This Confluence has been LDAP enabled, if you are an ASF Committer, please use your LDAP Credentials to login. Any problems file an INFRA jira ticket please.

*** As of June 2017, the latest Solr Ref Guide is located at https://lucene.apache.org/solr/guide ***

Please note comments on these pages have now been disabled for all users.

Skip to end of metadata
Go to start of metadata

This page is for checking the documentation for links that have expired or moved.

Offline link checking

Untill/Unless we get the macro below working, here is one method that can be used to check for bad links between pages of the ref guide...

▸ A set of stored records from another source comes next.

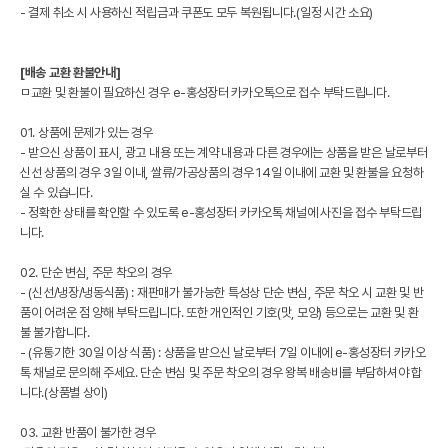
- 결제 취소 시 사용하신 적립금과 쿠폰도 모두 복원됩니다.(일정 시간 소요)
[배송 교환 환불안내]
ㅁ교환 및 환불이 필요하신 경우 e-홍성장터 카카오톡으로 접수 부탁드립니다.
01. 상품에 문제가 있는 경우
- 받으신 상품이 표시, 광고 내용 또는 계약 내용과 다른 경우에는 상품을 받은 날로부터
신선 상품의 경우 3일 이내, 쌀류/가공상품의 경우 14일 이내에 교환 및 환불을 요청하
실 수 있습니다.
- 정확한 상태를 확인할 수 있도록 e-홍성장터 카카오톡 채널에 사진을 접수 부탁드립
니다.
02. 단순 변심, 주문 착오의 경우
- (신선/냉장/냉동식품) : 재판매가 불가능한 특성상 단순 변심, 주문 착오 시 교환 및 반
품이 어려운 점 양해 부탁드립니다. 또한 개인적인 기호(맛, 모양) 등으로는 교환 및 환
불 불가합니다.
- (유통기한 30일 이상 식품) : 상품을 받으신 날로부터 7일 이내에 e-홍성장터 카카오
톡 채널로 문의해 주세요. 단순 변심 및 주문 착오의 경우 왕복 배송비를 부담하셔야 합
니다.(상품별 상이)
03. 교환 반품이 불가한 경우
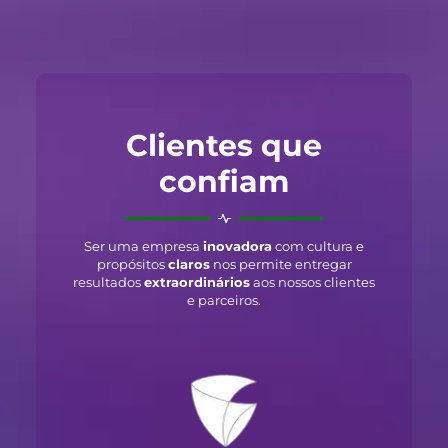
Clientes que
confiam
Ser uma empresa
inovadora
com cultura e
propósitos
claros
nos permite entregar
resultados
extraordinários
aos nossos clientes
e parceiros.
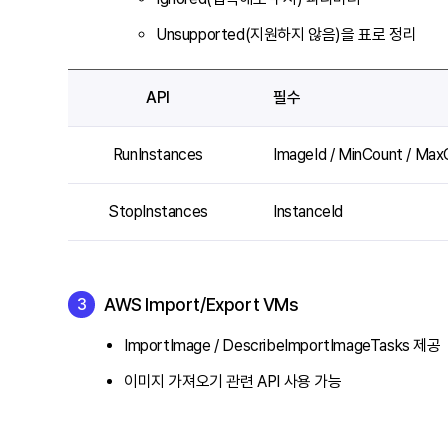
Unsupported(지원하지 않음)을 표로 정리
API
필수
RunInstances
ImageId / MinCount / Max
StopInstances
InstanceId
AWS Import/Export VMs
ImportImage / DescribeImportImageTasks 제공
이미지 가져오기 관련 API 사용 가능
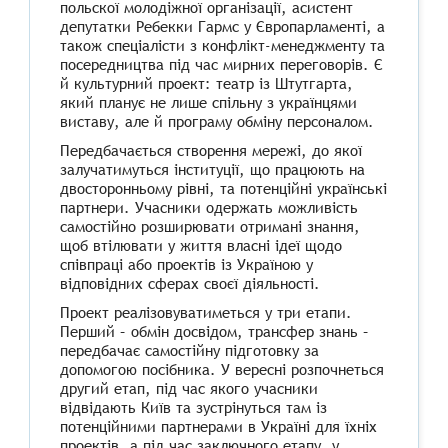
польскої молодіжної організації, асистент
депутатки Ребекки Гармс у Європарламенті, а
також спеціалісти з конфлікт-менеджменту та
посередництва під час мирних переговорів. Є
й культурний проект: театр із Штутгарта,
який планує не лише спільну з українцями
виставу, але й програму обміну персоналом.
Передбачається створення мережі, до якої
залучатимуться інституції, що працюють на
двосторонньому рівні, та потенційні українські
партнери. Учасники одержать можливість
самостійно розширювати отримані знання,
щоб втілювати у життя власні ідеї щодо
співпраці або проектів із Україною у
відповідних сферах своєї діяльності.
Проект реалізовуватиметься у три етапи.
Перший – обмін досвідом, трансфер знань –
передбачає самостійну підготовку за
допомогою посібника. У вересні розпочнеться
другий етап, під час якого учасники
відвідають Київ та зустрінуться там із
потенційними партнерами в Україні для їхніх
проектів, а під час заключного етапу, у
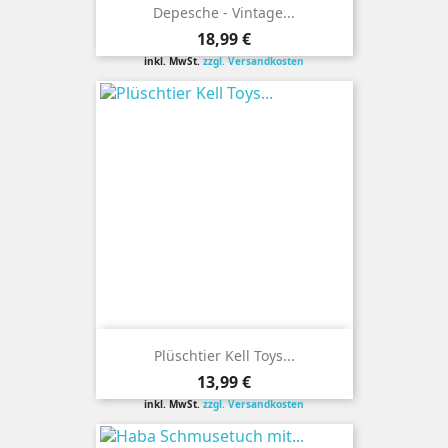
Depesche - Vintage...
Preis
18,99 €
inkl. MwSt.
zzgl. Versandkosten
Plüschtier Kell Toys...
Preis
13,99 €
inkl. MwSt.
zzgl. Versandkosten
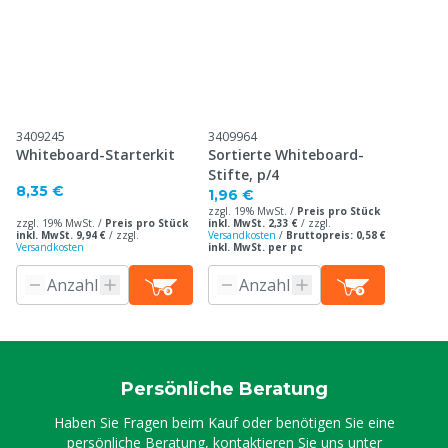
3409245
3409964
Whiteboard-Starterkit
Sortierte Whiteboard-
Stifte, p/4
8,35 €
1,96 €
zzgl. 19% MwSt. /
Preis pro Stück
zzgl. 19% MwSt. /
Preis pro Stück
inkl. MwSt. 2,33 €
/
zzgl.
inkl. MwSt. 9,94 €
/
zzgl.
Versandkosten
/
Bruttopreis: 0,58 €
Versandkosten
inkl. MwSt. per pc
Persönliche Beratung
Haben Sie Fragen beim Kauf oder benötigen Sie eine
persönliche Beratung, kontaktieren Sie uns unter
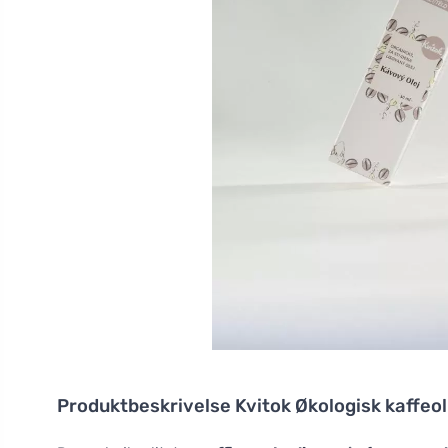
Produktbeskrivelse
Kvitok Økologisk kaffeo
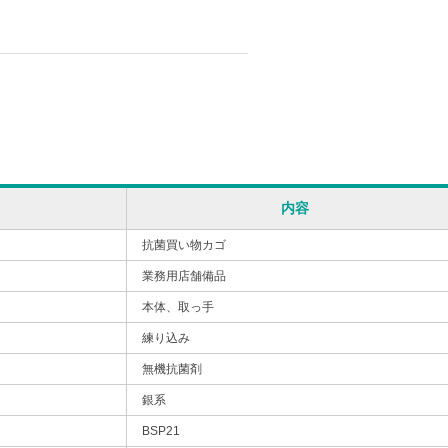
内容
抗菌買い物カゴ
業務用店舗備品
本体、取っ手
練り込み
無機抗菌剤
銀系
BSP21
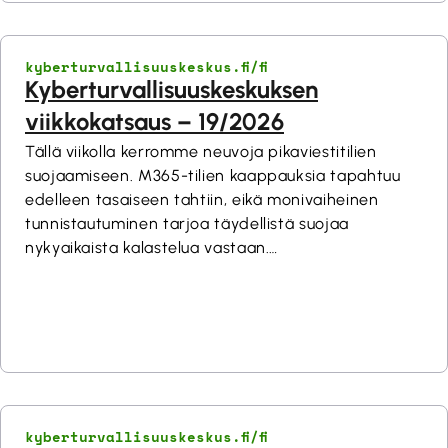
kyberturvallisuuskeskus.fi/fi
Kyberturvallisuuskeskuksen
viikkokatsaus – 19/2026
Tällä viikolla kerromme neuvoja pikaviestitilien
suojaamiseen. M365-tilien kaappauksia tapahtuu
edelleen tasaiseen tahtiin, eikä monivaiheinen
tunnistautuminen tarjoa täydellistä suojaa
nykyaikaista kalastelua vastaan.
Huoltovarmuuskeskus julkaisi skenaariotyökalun
organisaatioille varautumisen tueksi.
Tekstiviestihuijausten torjunta eteni 4.5.2026
voimaan tulleella Traficomin määräyksellä. Traficom
on ottanut käyttöön uuden tietoturvallisuuden
arviointipätevyyden, joka mahdollistaa
salausratkaisujen tapauskohtaisen arvioinnin
kyberturvallisuuskeskus.fi/fi
luokitellun tiedon käsittelyssä.Read More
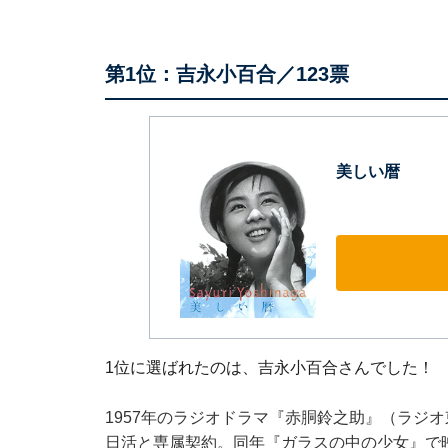
第1位：吉永小百合／123票
美しい暦
1位に選ばれたのは、吉永小百合さんでした！
1957年のラジオドラマ『赤胴鈴之助』（ラジオ
日活と専属契約。同年『ガラスの中の少女』で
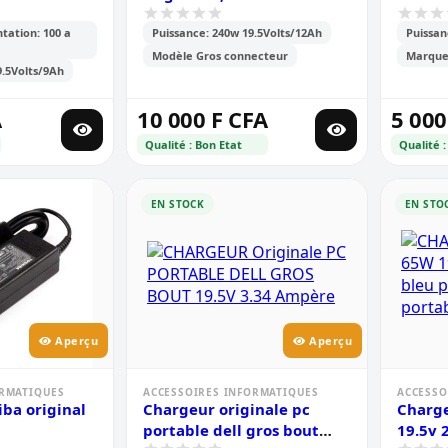
tation: 100 a
Puissance: 240w 19.5Volts/12Ah
Puissan
Modèle Gros connecteur
Marque:
9.5Volts/9Ah
A
10 000 F CFA
5 000
Qualité : Bon Etat
Qualité :
EN STOCK
EN STO
Aperçu
Aperçu
ORMATIQUES
ACCESSOIRES INFORMATIQUES
ACCESSO
ba original
Chargeur originale pc
Charge
portable dell gros bout
19.5v 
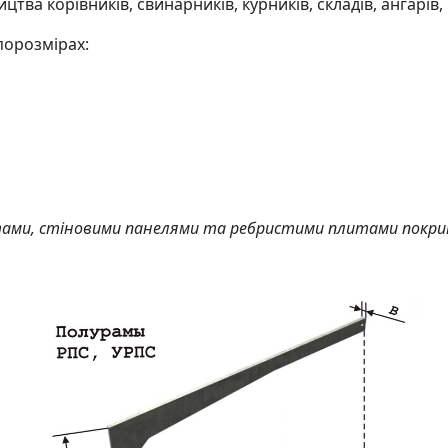
цтва корівників, свинарників, курників, складів, ангарів
порозмірах:
ами, стіновими панелями та ребристими плитами покр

  • install the w3c checklink tool (w3c-linkchecker in debian)
  • Generate an HTML export of this space
    • make sure to exclude the internal only pages by unchecking the box
    • make sure to exclude comments by unchecking the box
    • save the resulting solr-12345-678-90.zip file to /tmp/
  • unzip the html export, this should create a /tmp/solr directory containing all of the wiki pages as html files
  • run the following command: checklink --html --summary --recursive --exclude 'http.*' /tmp/solr > /tmp/solr-wiki-linkcheck.html
  • open the resulting file in your browser: /tmp/solr-wiki-linkcheck.html

Even with the --summary option, this page will be pretty verbose. You'll want to skim it looking for any thing in red, which will indicate some type of problem – this may be:

  • an attempt at linking to a page that doesn't exist
    • fix the link, page was probably renamed
  • linking to an anchor that doesn't exist on a page that does
    • fix the link, anchor was probably renamed
    • sometimes can be a false negative if the anchor has markup in it – evidently the link checker gets confused, but browsers clicking the online links seem to work fine, and the intra doc links may work fine in the PDF, so sanity check that way if you can't see an obvious problem.
    • can easily be a false negative if the anchor is "#main" – these anchors exist online, but not in the html export – the macro that makes the links to these anchors doesn't get used in the pdf at all, so they can be ignored
  • or a page that includes the same anchor more then once.
    • probably due to how confluence generates anchors based on header text. not a lot you can do about it except rename a header - doesn't really hurt anything unless something is trying to link to one of these dup anchors from another page.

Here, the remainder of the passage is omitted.